350 million years ago a huge active volcano exploded spewing hot lava, ash and gases from the earths crust into the atmosphere. The explosion was so violent that the volcano collapsed in on itself. The remains of that volcano, today, form Britains highest mountain, Ben Nevis, standing at 1,345 metres above sea level.
The Ben (as it is often referred) is part of the Grampian mountain range in the northwest highlands near Fort William. It towers above locahans and deep glacial valleys, attracting 100,000’s of visitors each year with hopes of reaching the summit and the breathtaking views that under ideal conditions can extend over 190 kilometres (120 miles).
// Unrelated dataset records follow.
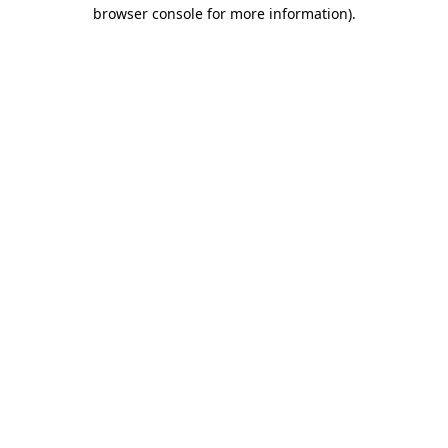
browser console for more information).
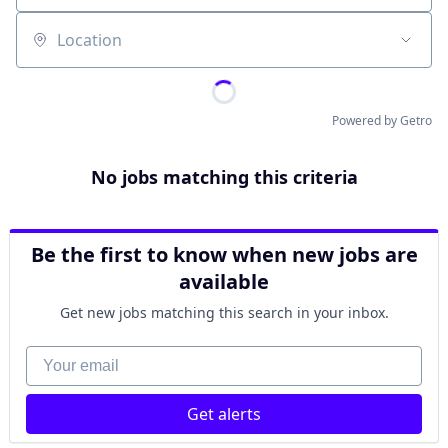
Location
Powered by Getro
No jobs matching this criteria
Be the first to know when new jobs are
available
Get new jobs matching this search in your inbox.
Your email
Get alerts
The majority of people attempting Ben Nevis will walk up and down the strenuous mountain track, its path is steep throughout, the upper section is rough and very stony and the summit is often snow covered. It is normal for people to take between five and nine hours to walk this route. In 1895 a barber called William Swan set off on the first recorded timed ascent and descent of the same route. The current record stands at an astonishing 1h 25m 34s by Kenny Stuart, Keswick AC in 1984.
The mountain track is not the only way up, the more experienced walkers and scramblers may attempt the spectacular Carn Mor Dearg Arete that along its route provide sensational views of the Ben’s north face. Ben Nevis is also a climbers paradise with over 120 years history of ground breaking routes in both summer and winter conditions. One of these was in 1906 when Harold Raeburn climbed Green Gulley, which was, at the time, the hardest ice climb in the world. The ascent was so ahead of its time that it wouldn’t be repeated for 30 years!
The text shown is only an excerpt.